Case Study

Jan 25, 2022

Steering a Rebounding Senior Living Industry

Click for PDF

COVID-19 will have long-term impacts on the senior living industry, from safety and protocols to locations, facility construction, and staffing needs. While some operators and owners struggled with these challenges, others saw it as an opportunity to align their long-term approaches and create stronger performing assets to meet the continued demand from the growing number of aging Americans. As 2021 stabilized, there was a lot of movement in the senior living industry as groups merged or partnered up in some cases consolidating portfolios and in others to swoop in and acquire large portfolios from players exiting the market. Moreover, with COVID and staffing shortages impacting profits, and the looming threat of rising interest rates, many borrowers were eager to take advantage of low interest rates and refinance their portfolios through Bridge-to-HUD financings or HUD insured financings.

Solution

The demand for senior living assets resulted in a highly competitive environment, with tighter deal timeframes and larger, more complex portfolio transactions. The approach to deals was also more intricate, many via joint ventures or through funds, and involving multitiered financing structures including mortgage, mezzanine, accounts receivable, intercompany, and seller financing layers.

Seyfarth delivered a deep bench of real estate, finance, and health care attorneys to support these deals, as well as corporate attorneys to create tax-efficient structures and advise on the corporate financing aspects of these transactions. Since many of the deals involved multiple properties, borrowers, and states, we also leveraged our Due Diligence Hub and technology platform to deliver cost-effective solutions for clients.

In an environment in constant flux due to COVID-19, clients also relied heavily on our Labor & Employment team to address concerns related to staffing shortages, vaccine rollouts, and other issues.

Result

We represented a leading provider of full-service financing solutions for multifamily properties and health care facilities in various transactions aggregating more than $2.5 billion during the past year, including a complex $655 million senior loan and a $45 million mezzanine loan secured by 39 skilled nursing facilities, and a $317.5 million loan transaction consisting of two loans, secured by both an 18 skilled nursing facility portfolio and a two skilled nursing facility portfolio.

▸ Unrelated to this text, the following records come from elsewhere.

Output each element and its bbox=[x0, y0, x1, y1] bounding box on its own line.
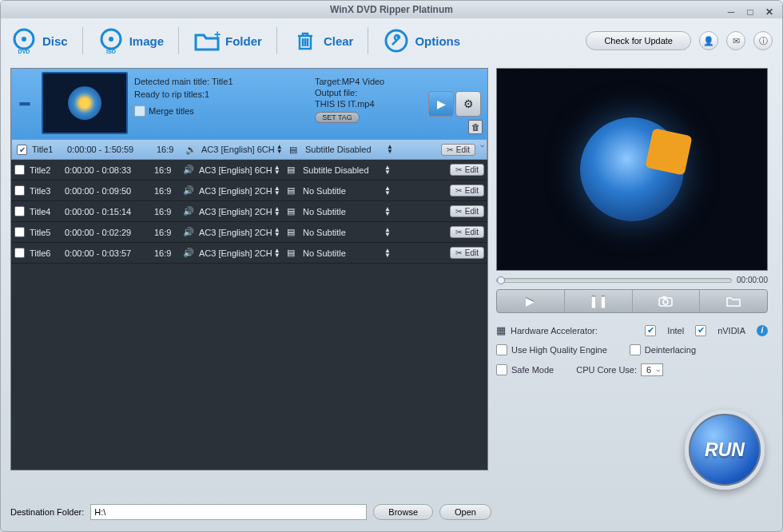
title-checkbox[interactable] bbox=[14, 165, 25, 175]
options-button[interactable]: Options bbox=[383, 27, 460, 54]
subtitle-select[interactable]: Subtitle Disabled▲▼ bbox=[303, 165, 391, 175]
title-duration: 0:00:00 - 0:15:14 bbox=[65, 207, 149, 216]
folder-plus-icon: + bbox=[193, 27, 221, 54]
video-preview bbox=[496, 68, 768, 271]
edit-button[interactable]: ✂Edit bbox=[450, 185, 484, 197]
merge-titles-label: Merge titles bbox=[149, 106, 194, 116]
svg-point-1 bbox=[22, 37, 26, 42]
edit-button[interactable]: ✂Edit bbox=[450, 226, 484, 238]
seek-bar[interactable] bbox=[496, 278, 732, 283]
audio-track-select[interactable]: AC3 [English] 2CH▲▼ bbox=[199, 248, 282, 258]
minimize-icon[interactable]: ─ bbox=[725, 3, 737, 14]
intel-label: Intel bbox=[667, 326, 684, 335]
hwaccel-label: Hardware Accelerator: bbox=[511, 326, 598, 335]
title-name: Title3 bbox=[30, 186, 60, 196]
svg-text:+: + bbox=[214, 29, 221, 41]
account-icon[interactable]: 👤 bbox=[699, 31, 718, 50]
snapshot-button[interactable] bbox=[633, 290, 701, 312]
run-button[interactable]: RUN bbox=[685, 410, 765, 490]
preview-play-icon[interactable]: ▶ bbox=[428, 91, 454, 117]
subtitle-select[interactable]: No Subtitle▲▼ bbox=[303, 228, 391, 237]
subtitle-select[interactable]: No Subtitle▲▼ bbox=[303, 186, 391, 196]
title-thumbnail[interactable] bbox=[42, 72, 128, 134]
title-duration: 0:00:00 - 0:02:29 bbox=[65, 228, 149, 237]
title-row[interactable]: Title40:00:00 - 0:15:1416:9🔊AC3 [English… bbox=[11, 201, 487, 222]
deinterlacing-checkbox[interactable] bbox=[630, 344, 641, 355]
info-icon[interactable]: ⓘ bbox=[753, 31, 773, 50]
svg-point-9 bbox=[663, 300, 668, 304]
title-aspect: 16:9 bbox=[157, 145, 181, 154]
merge-titles-checkbox[interactable] bbox=[134, 105, 145, 117]
title-checkbox[interactable] bbox=[14, 248, 25, 258]
title-checkbox[interactable]: ✔ bbox=[17, 145, 27, 155]
subtitle-select[interactable]: Subtitle Disabled▲▼ bbox=[305, 145, 393, 154]
cpu-core-select[interactable]: 6 bbox=[641, 363, 663, 376]
scissors-icon: ✂ bbox=[455, 186, 462, 195]
folder-open-icon bbox=[726, 296, 741, 307]
title-row[interactable]: Title60:00:00 - 0:03:5716:9🔊AC3 [English… bbox=[11, 243, 487, 264]
mail-icon[interactable]: ✉ bbox=[726, 31, 745, 50]
set-tag-button[interactable]: SET TAG bbox=[315, 112, 360, 123]
destination-input[interactable] bbox=[90, 504, 367, 520]
open-button[interactable]: Open bbox=[439, 504, 491, 520]
preview-disc-icon bbox=[580, 117, 684, 221]
close-icon[interactable]: ✕ bbox=[763, 3, 776, 14]
title-checkbox[interactable] bbox=[14, 206, 25, 216]
browse-button[interactable]: Browse bbox=[373, 504, 433, 520]
pause-button[interactable]: ❚❚ bbox=[565, 290, 633, 312]
subtitle-icon: ▤ bbox=[287, 248, 298, 258]
scissors-icon: ✂ bbox=[447, 145, 453, 154]
playback-time: 00:00:00 bbox=[737, 276, 768, 284]
open-folder-button[interactable] bbox=[700, 290, 767, 312]
audio-track-select[interactable]: AC3 [English] 2CH▲▼ bbox=[199, 228, 282, 237]
audio-track-select[interactable]: AC3 [English] 6CH▲▼ bbox=[201, 145, 284, 154]
dvd-disc-icon: DVD bbox=[10, 27, 38, 54]
play-button[interactable]: ▶ bbox=[497, 290, 565, 312]
title-name: Title6 bbox=[30, 248, 60, 258]
subtitle-icon: ▤ bbox=[287, 227, 298, 237]
svg-text:ISO: ISO bbox=[106, 49, 117, 54]
delete-title-icon[interactable]: 🗑 bbox=[468, 120, 483, 134]
destination-label: Destination Folder: bbox=[10, 507, 84, 517]
intel-checkbox[interactable]: ✔ bbox=[645, 325, 656, 336]
title-checkbox[interactable] bbox=[14, 227, 25, 237]
scissors-icon: ✂ bbox=[455, 165, 462, 174]
edit-button[interactable]: ✂Edit bbox=[450, 164, 484, 176]
title-row[interactable]: Title20:00:00 - 0:08:3316:9🔊AC3 [English… bbox=[11, 160, 487, 181]
disc-button[interactable]: DVD Disc bbox=[10, 27, 68, 54]
svg-text:DVD: DVD bbox=[18, 49, 30, 54]
title-duration: 0:00:00 - 0:08:33 bbox=[65, 165, 149, 175]
title-aspect: 16:9 bbox=[154, 165, 178, 175]
maximize-icon[interactable]: □ bbox=[744, 3, 757, 14]
clear-button[interactable]: Clear bbox=[292, 27, 354, 54]
edit-button[interactable]: ✂Edit bbox=[450, 247, 484, 259]
hq-engine-checkbox[interactable] bbox=[496, 344, 507, 355]
deinterlacing-label: Deinterlacing bbox=[645, 345, 696, 355]
camera-icon bbox=[658, 296, 673, 307]
title-checkbox[interactable] bbox=[14, 185, 25, 196]
edit-button[interactable]: ✂Edit bbox=[450, 205, 484, 217]
safe-mode-checkbox[interactable] bbox=[496, 364, 507, 375]
edit-button[interactable]: ✂Edit bbox=[441, 144, 475, 156]
nvidia-checkbox[interactable]: ✔ bbox=[695, 325, 706, 336]
image-button[interactable]: ISO Image bbox=[97, 27, 164, 54]
title-name: Title1 bbox=[32, 145, 62, 154]
audio-track-select[interactable]: AC3 [English] 6CH▲▼ bbox=[199, 165, 282, 175]
target-label: Target:MP4 Video bbox=[315, 77, 419, 86]
title-row[interactable]: Title50:00:00 - 0:02:2916:9🔊AC3 [English… bbox=[11, 222, 487, 243]
trash-icon bbox=[292, 27, 319, 54]
title-row[interactable]: Title30:00:00 - 0:09:5016:9🔊AC3 [English… bbox=[11, 181, 487, 201]
title-row[interactable]: ✔Title10:00:00 - 1:50:5916:9🔊AC3 [Englis… bbox=[11, 139, 487, 160]
folder-button[interactable]: + Folder bbox=[193, 27, 262, 54]
scissors-icon: ✂ bbox=[455, 248, 462, 257]
subtitle-icon: ▤ bbox=[289, 145, 300, 155]
audio-track-select[interactable]: AC3 [English] 2CH▲▼ bbox=[199, 207, 282, 216]
subtitle-select[interactable]: No Subtitle▲▼ bbox=[303, 248, 391, 258]
collapse-button[interactable]: ━ bbox=[14, 72, 35, 136]
scissors-icon: ✂ bbox=[455, 207, 462, 216]
hwaccel-info-icon[interactable]: i bbox=[757, 325, 768, 336]
subtitle-select[interactable]: No Subtitle▲▼ bbox=[303, 207, 391, 216]
audio-track-select[interactable]: AC3 [English] 2CH▲▼ bbox=[199, 186, 282, 196]
check-update-button[interactable]: Check for Update bbox=[586, 31, 691, 50]
settings-gear-icon[interactable]: ⚙ bbox=[455, 91, 481, 117]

Seyfarth closed more than $100 million for borrowers who refinanced their existing mortgage loan with a HUD-insured loan and another $100 million in modifications on existing HUD debt, for skilled nursing facilities across the US including Kentucky, Maryland, Ohio, and Pennsylvania.

Seyfarth represented a real estate private equity firm in various mezzanine financing transactions, including a $255 million senior loan and a $69 million mezzanine loan secured by 21 skilled nursing facilities and a $34 million senior loan, and a $9 million mezzanine loan secured by three skilled nursing facilities.